== TASK DIRECTIONS ==
A verbatim restatement of the data, free of pictures, is what you should output.

== RECORDED DATA ==

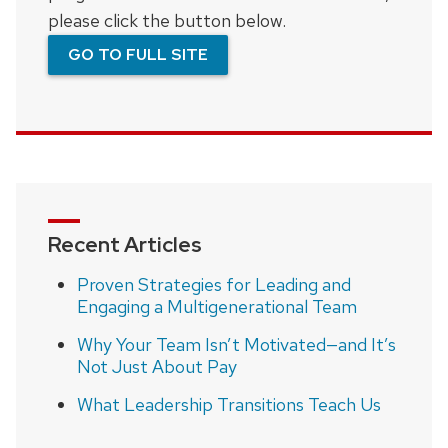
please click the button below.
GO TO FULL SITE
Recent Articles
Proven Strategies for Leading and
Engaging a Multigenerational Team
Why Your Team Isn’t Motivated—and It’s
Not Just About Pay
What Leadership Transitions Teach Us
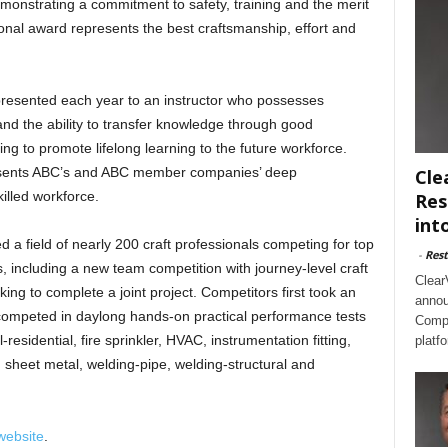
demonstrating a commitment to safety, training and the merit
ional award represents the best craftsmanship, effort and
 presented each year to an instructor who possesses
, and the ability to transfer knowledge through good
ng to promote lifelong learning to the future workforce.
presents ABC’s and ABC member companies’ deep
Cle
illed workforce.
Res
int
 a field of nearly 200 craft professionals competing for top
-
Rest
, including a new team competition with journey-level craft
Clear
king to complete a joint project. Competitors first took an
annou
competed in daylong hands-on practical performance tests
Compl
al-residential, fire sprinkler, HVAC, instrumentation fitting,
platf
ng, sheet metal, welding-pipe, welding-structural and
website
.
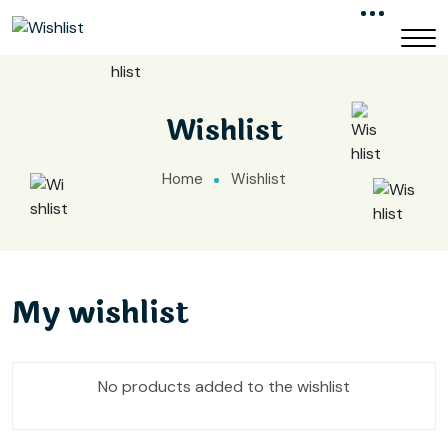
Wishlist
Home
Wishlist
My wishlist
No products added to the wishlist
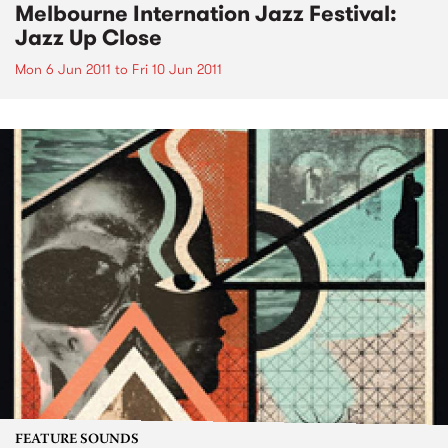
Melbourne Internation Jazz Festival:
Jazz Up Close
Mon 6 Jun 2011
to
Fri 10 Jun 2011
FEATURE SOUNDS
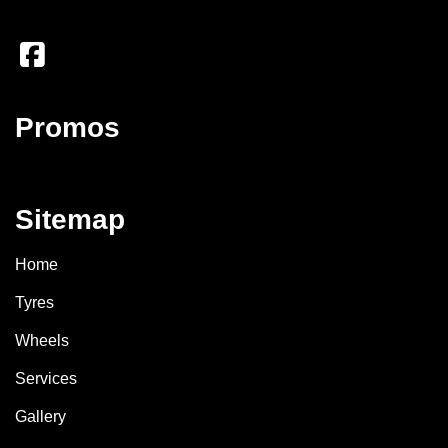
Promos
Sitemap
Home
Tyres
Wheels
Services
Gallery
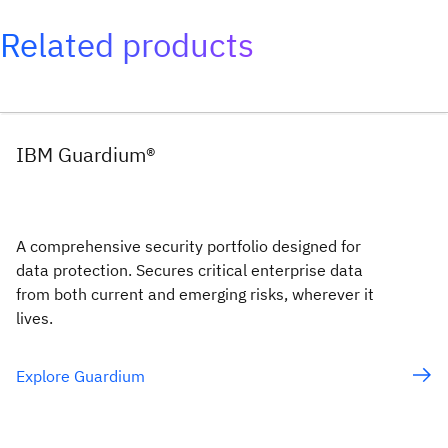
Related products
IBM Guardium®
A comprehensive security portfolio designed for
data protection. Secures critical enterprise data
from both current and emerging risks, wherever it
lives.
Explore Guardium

== RESPONSE FOR THIS EXERCISE ==
please click the button below.
GO TO FULL SITE
Recent Articles
Proven Strategies for Leading and
Engaging a Multigenerational Team
Why Your Team Isn’t Motivated—and It’s
Not Just About Pay
What Leadership Transitions Teach Us
demonstrating a commitment to safety, training and the merit
ional award represents the best craftsmanship, effort and
 presented each year to an instructor who possesses
, and the ability to transfer knowledge through good
ng to promote lifelong learning to the future workforce.
presents ABC’s and ABC member companies’ deep
Cle
illed workforce.
Res
int
 a field of nearly 200 craft professionals competing for top
-
Rest
, including a new team competition with journey-level craft
Clear
king to complete a joint project. Competitors first took an
annou
competed in daylong hands-on practical performance tests
Compl
al-residential, fire sprinkler, HVAC, instrumentation fitting,
platf
ng, sheet metal, welding-pipe, welding-structural and
website
.
Wishlist
Home
Wishlist
My wishlist
No products added to the wishlist
Melbourne Internation Jazz Festival:
Jazz Up Close
Mon 6 Jun 2011
to
Fri 10 Jun 2011
FEATURE SOUNDS
Promos
Sitemap
Home
Tyres
Wheels
Services
Gallery
Related products
IBM Guardium®
A comprehensive security portfolio designed for
data protection. Secures critical enterprise data
from both current and emerging risks, wherever it
lives.
Explore Guardium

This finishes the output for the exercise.